Communication: The System That Holds Your Agency Together

You don’t notice how important communication is… until it breaks.

In 1942, during World War II, the U.S. military recruited Navajo Code Talkers to send messages in a language the enemy couldn’t decipher.
Why? Because in the middle of chaos, unclear communication was deadly.

Your agency isn’t a battlefield.
But if you’ve ever had a task fall through the cracks, a client email go unanswered, or two people “thought the other was handling it”—you know how damaging unclear communication can be.

Especially in a remote team, where you can’t rely on body language or in-person check-ins, communication needs to be more than organic. It needs to be intentional.

The Myth: Communication Will Sort Itself Out

Here’s what we used to believe:
“If we hire good people, they’ll figure out how to talk to each other.”

That worked—until it didn’t.

When you’re running a fully virtual agency with producers, service reps, and leadership all remote, people need structure.
Not because they’re incapable—but because clarity creates confidence.

Without it, you get:

  • Missed expectations
  • Misaligned decisions
  • Stress, burnout, and internal frustration

The Fix: Systemize the Small Stuff

Good communication doesn’t mean more meetings or more Slack messages.
It means everyone knows:

  • Where to communicate
  • When to communicate
  • Who to communicate with
  • How to document and follow up

The clearer that is, the faster your team moves—and the fewer fires you have to put out.
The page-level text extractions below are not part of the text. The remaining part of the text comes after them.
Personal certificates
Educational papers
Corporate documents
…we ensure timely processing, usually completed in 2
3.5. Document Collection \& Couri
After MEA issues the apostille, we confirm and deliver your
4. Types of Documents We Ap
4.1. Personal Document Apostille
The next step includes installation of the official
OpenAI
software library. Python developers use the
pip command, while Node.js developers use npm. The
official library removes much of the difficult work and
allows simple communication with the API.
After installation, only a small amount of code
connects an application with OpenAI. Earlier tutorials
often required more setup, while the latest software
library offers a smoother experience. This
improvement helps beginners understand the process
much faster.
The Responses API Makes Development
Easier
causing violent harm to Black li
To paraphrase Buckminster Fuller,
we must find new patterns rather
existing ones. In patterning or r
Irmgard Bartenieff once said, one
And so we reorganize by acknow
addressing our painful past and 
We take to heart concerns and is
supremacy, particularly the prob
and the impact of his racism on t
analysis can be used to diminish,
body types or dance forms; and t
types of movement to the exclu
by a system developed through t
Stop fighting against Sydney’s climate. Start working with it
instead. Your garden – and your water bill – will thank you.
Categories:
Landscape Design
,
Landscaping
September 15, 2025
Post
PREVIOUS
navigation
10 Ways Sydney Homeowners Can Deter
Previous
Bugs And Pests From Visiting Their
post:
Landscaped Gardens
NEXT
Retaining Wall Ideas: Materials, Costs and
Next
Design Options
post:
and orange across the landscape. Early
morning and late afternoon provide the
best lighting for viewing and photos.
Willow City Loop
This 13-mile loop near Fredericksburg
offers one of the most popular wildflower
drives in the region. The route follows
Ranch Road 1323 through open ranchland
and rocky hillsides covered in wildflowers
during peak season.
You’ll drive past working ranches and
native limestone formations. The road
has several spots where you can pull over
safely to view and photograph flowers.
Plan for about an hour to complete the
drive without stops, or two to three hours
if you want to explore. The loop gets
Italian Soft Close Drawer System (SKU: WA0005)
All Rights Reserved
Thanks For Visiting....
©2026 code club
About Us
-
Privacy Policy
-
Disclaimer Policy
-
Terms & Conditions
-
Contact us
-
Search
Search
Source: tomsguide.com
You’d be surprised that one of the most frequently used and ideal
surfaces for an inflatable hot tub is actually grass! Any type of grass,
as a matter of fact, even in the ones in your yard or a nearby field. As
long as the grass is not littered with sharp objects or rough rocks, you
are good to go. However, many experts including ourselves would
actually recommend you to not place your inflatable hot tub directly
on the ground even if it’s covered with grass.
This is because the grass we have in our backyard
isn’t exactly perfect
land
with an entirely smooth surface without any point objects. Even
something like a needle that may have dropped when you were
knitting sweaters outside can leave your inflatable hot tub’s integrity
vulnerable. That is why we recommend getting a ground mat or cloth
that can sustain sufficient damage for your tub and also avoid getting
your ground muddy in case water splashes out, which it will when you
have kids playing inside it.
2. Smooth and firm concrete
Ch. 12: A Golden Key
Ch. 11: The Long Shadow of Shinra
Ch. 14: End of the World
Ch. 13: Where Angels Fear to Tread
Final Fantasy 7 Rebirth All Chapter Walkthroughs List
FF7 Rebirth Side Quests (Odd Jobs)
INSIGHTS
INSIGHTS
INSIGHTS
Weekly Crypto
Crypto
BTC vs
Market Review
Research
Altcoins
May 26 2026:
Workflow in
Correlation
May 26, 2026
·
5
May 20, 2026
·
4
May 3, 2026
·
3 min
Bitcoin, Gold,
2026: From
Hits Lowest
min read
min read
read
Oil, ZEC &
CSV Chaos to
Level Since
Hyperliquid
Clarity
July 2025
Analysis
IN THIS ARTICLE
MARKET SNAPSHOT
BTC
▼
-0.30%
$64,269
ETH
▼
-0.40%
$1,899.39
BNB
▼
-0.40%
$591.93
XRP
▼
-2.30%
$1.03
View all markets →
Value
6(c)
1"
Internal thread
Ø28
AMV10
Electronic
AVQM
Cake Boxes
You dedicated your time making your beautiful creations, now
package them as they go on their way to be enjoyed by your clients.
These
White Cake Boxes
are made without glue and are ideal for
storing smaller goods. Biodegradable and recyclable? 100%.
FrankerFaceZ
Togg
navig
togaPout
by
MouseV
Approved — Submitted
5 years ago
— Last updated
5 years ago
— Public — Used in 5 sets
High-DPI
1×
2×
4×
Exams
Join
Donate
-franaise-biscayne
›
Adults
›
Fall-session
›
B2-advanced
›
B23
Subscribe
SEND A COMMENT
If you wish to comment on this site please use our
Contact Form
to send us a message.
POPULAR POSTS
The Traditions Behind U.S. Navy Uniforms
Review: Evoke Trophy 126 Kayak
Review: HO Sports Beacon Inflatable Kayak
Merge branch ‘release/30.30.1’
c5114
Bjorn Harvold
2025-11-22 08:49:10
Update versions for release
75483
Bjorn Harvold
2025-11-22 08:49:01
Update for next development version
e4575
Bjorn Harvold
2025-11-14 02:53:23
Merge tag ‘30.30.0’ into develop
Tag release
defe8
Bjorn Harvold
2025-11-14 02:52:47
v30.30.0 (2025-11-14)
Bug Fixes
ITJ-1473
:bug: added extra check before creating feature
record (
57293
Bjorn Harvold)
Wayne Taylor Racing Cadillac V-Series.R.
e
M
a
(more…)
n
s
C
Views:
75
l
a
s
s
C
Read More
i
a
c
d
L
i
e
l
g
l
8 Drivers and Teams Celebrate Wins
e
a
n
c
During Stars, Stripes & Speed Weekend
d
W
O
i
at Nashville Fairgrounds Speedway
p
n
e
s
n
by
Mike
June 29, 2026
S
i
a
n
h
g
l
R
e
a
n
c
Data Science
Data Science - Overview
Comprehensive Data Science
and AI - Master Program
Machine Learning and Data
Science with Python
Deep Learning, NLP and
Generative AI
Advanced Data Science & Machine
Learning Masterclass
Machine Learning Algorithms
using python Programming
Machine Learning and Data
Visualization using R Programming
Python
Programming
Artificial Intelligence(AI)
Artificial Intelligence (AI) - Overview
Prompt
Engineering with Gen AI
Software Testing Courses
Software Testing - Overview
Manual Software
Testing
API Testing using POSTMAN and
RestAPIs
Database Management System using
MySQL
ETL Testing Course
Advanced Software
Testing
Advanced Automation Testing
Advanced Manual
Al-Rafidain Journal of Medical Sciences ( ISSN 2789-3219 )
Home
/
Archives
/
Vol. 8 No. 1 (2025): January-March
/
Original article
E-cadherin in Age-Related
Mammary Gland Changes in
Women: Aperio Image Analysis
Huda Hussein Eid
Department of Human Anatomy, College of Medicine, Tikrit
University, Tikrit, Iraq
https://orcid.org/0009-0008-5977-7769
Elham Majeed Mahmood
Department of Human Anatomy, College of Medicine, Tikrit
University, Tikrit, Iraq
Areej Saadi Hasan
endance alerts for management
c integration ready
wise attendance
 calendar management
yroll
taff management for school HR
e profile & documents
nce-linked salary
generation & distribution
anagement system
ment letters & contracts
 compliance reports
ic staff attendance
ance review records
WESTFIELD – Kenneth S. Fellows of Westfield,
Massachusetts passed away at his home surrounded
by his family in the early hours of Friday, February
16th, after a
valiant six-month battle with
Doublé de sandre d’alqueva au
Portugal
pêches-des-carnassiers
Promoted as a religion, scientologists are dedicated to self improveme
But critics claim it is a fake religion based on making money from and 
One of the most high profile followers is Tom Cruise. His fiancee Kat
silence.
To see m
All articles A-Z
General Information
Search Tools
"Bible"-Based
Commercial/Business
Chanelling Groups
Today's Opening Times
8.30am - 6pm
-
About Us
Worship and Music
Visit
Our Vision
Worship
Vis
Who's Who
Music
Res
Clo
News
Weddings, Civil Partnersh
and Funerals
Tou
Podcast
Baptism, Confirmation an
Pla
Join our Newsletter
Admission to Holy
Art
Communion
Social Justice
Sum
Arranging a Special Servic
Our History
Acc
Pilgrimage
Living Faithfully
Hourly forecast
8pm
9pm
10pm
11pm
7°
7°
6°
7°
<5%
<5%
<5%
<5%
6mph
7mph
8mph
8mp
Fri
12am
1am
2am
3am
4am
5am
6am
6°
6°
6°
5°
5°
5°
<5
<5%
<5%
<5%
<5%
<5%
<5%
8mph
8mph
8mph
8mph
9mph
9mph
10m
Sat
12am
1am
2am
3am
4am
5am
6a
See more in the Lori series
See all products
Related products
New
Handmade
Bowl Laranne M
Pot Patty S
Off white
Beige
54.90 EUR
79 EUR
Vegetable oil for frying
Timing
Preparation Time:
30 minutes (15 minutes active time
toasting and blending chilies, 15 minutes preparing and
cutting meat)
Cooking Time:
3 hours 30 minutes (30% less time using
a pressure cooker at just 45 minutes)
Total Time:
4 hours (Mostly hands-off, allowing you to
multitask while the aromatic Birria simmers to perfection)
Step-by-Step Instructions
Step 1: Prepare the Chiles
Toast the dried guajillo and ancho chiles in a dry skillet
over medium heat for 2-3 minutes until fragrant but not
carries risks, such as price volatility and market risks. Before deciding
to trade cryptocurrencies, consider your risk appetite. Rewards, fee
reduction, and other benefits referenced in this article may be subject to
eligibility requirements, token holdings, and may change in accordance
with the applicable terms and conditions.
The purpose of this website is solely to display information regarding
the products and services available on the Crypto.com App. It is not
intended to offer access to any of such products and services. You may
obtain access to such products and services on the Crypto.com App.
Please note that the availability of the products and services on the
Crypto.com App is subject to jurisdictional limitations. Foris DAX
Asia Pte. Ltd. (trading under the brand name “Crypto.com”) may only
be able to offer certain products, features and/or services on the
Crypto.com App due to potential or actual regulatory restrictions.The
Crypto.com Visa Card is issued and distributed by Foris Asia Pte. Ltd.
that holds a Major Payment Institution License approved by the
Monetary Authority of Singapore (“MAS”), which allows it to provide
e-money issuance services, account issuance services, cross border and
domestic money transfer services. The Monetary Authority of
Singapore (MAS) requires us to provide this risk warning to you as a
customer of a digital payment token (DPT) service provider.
4 Ways We Systemize Communication in Our Remote Agency

1. Set Clear Guidelines by Platform

We tell our team exactly which tools to use for what:

  • Teams chat for quick questions and informal team talk
  • Email for external communication and anything that needs tracking
  • Project management system for tasks and status updates

No guessing. No duplicating. Just clean, consistent channels.

2. Define Contacts & Role Clarity

People need to know who owns what—and who to go to if that person is out.

We use a living org chart and update it regularly. It includes:

  • Core responsibilities
  • Areas of ownership
  • Backup contacts
  • Preferred communication method

This keeps questions moving forward instead of getting stuck in limbo.

3. Stick to a System—Even if It’s Not Perfect

There’s no one “right” way to communicate. The key is to pick a structure and stick to it.

For example:

  • Every client call gets logged in our CRM the same way
  • Internal notes follow the same naming/labeling convention
  • Abbreviations and shorthand are standardized across the team (like BRB or NOC = Needs Owner Confirmation)

This makes it easy for anyone on the team to jump in, understand context, and keep things moving—without a 15-minute Slack thread.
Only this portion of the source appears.